Thomas Aquinas and the Greek Fathers, edited by Michael Dauphinais, Andrew Hofer, O.P., and Roger Nutt, Sapientia Press: Ave Maria University, Ave Maria, Florida, 2019.
In this latest of volumes that are the product of joint conferences between the Thomistic Institute of the Dominican House of Studies (Washington, DC) and the Aquinas Center for Theological Renewal of Ave Maria University (Ave Maria, FL), the editors and authors address what is variously identified as a “tragic dialectic,” a “false dichotomy,” and a “hermeneutical binary” that has arisen between the theology of Thomas Aquinas and that of the Greek Fathers. As this volume makes clear, whatever one might call this outdated approach, it fails to appreciate the mass of textual evidence supporting the considerable influence which the Greek Fathers exercised upon St. Thomas’ mature works, especially the Tertia Pars and the biblical commentaries. This volume also demonstrates that the dichotomous view profoundly incapacitates the contemporary theologian from attending with any sensitivity to the profound modes of complementarity that exist between the joint “cruciform proclamations of the truth of the Gospel” in Aquinas and the Greek Fathers.

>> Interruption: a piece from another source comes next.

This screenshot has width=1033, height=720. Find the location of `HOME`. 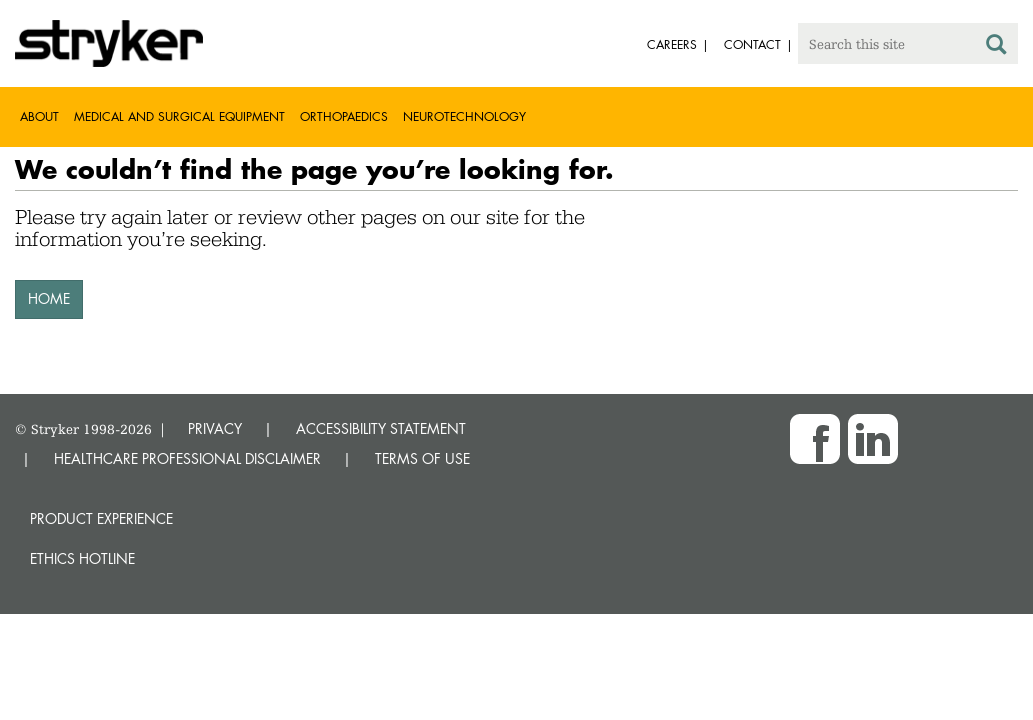 HOME is located at coordinates (49, 298).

For students of St. Thomas this volume will be a welcome addition to their library and is likely to assist in future studies of patristic themes in Aquinas. In particular, citing only a few of the many excellent essays contained herein, students ought to attend closely to the works of Fr. Khaled Anatolios (University of Notre Dame), “The Ontological Grammar of Salvation and the Salvific Work of Christ in Athanasius and Thomas Aquinas,” and Joseph Wawrykow, “The Greek Fathers in the Eucharistic Theology of Thomas Aquinas.” Both of these essays, which can be profitably read together, are masterful presentations of the complementarity that becomes possible when one abandons the false binary between Aquinas and the Greek Fathers. Likewise, the contribution of Jorgen Vijgen (Nicolaus Copernicus University, Poland), “Aquinas’s Reception of Origen: A Preliminary Study,” the longest in the volume, is noteworthy for its extensive treatment of explicit references to Origen in Aquinas’ works and certainly invites further research. All of the essays, and the volume as a whole, reinforce for students and scholars the generous spirit, a spirit requisite for the renewal of theology today (see Fr. Andrew Hofer’s conclusion), with which St. Thomas went about his study and teaching of theology.